Trois fouilles aux corps étaient prévues avant d’accéder place Tahrir, et des témoins ont affirmé que de nombreux manifestants n’avaient pu atteindre le lieu du rassemblement.

Selon un appel sur Facebook, les manifestations de vendredi se voulaient pour les électeurs l’occasion de dire à leurs dirigeants leur déception, près d’un an jour pour jour après les secondes législatives de l’après-Saddam Hussein.

Des manifestations ont également eu lieu dans plusieurs villes chiites du sud, comme Nassiriya, Najaf, Fao ou Hilla. Un millier de personnes étaient aussi rassemblées dans le centre de Bassora, où la police a utilisé des canons à eau pour disperser la foule.

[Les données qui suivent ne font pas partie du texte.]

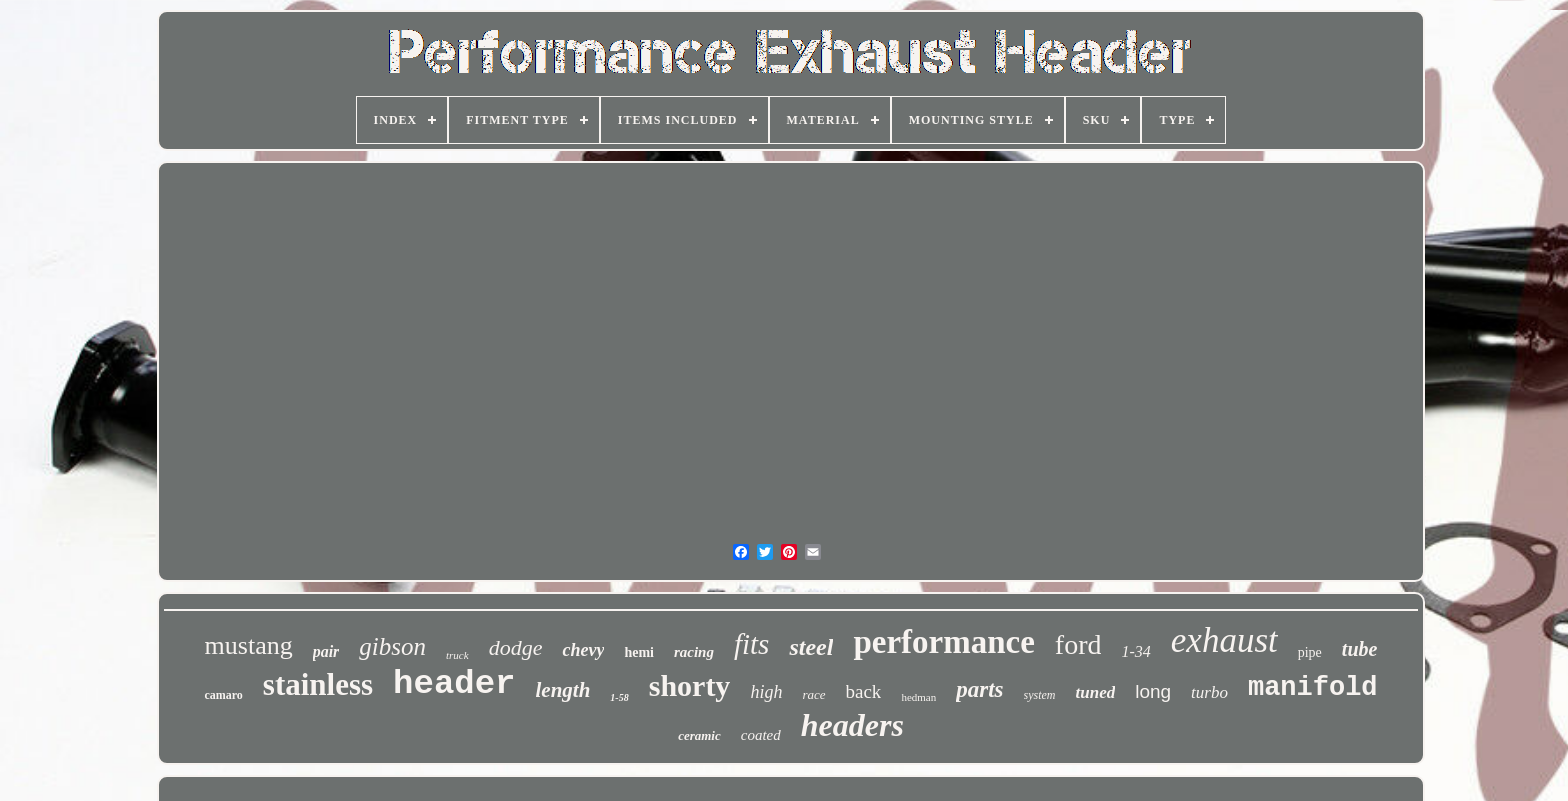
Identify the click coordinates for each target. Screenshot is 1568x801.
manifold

Un caméraman travaillant pour la chaîne iranienne al-Alam a été blessé à Bassora dans des circonstances qui demeuraient floues, vraisemblablement dans des heurts avec la police, selon un journaliste de l’AFP.

Des interdictions de circuler avaient été décrétées dans l’ensemble des cinq provinces au nord de Bagdad n’appartenant pas à la région autonome du Kurdistan, ce qui a compliqué la tenue de manifestations.

Pour autant, 1.500 personnes ont manifesté à Mossoul, dans la province de Ninive. Mais ailleurs, les forces de sécurité ont le plus souvent contrarié les plans des manifestants, voire interdit les rassemblements. A Samarra, la police a même empêché les fidèles d’assister à la prière du vendredi dans la grande mosquée.

Pour le politologue irakien Hamid Fazel, il ne faut pas voir dans l’important dispositif de sécurité la seule raison de l’apparent essoufflement du mouvement de contestation en Irak.

« La majorité des Irakiens a compris que leurs revendications ont été entendues par les dirigeants lors des manifestations de vendredi dernier », a-t-il déclaré à l’AFP.

Samedi, le guide spirituel de la communauté chiite, le Grand Ayatollah Ali Sistani, était sorti de sa réserve en exigeant la suppression des avantages que se sont octroyés les hommes politiques.

Et dimanche, M. Maliki a donné 100 jours à ses ministres pour faire leurs preuves en matière de lutte contre la corruption et d’amélioration des services publics.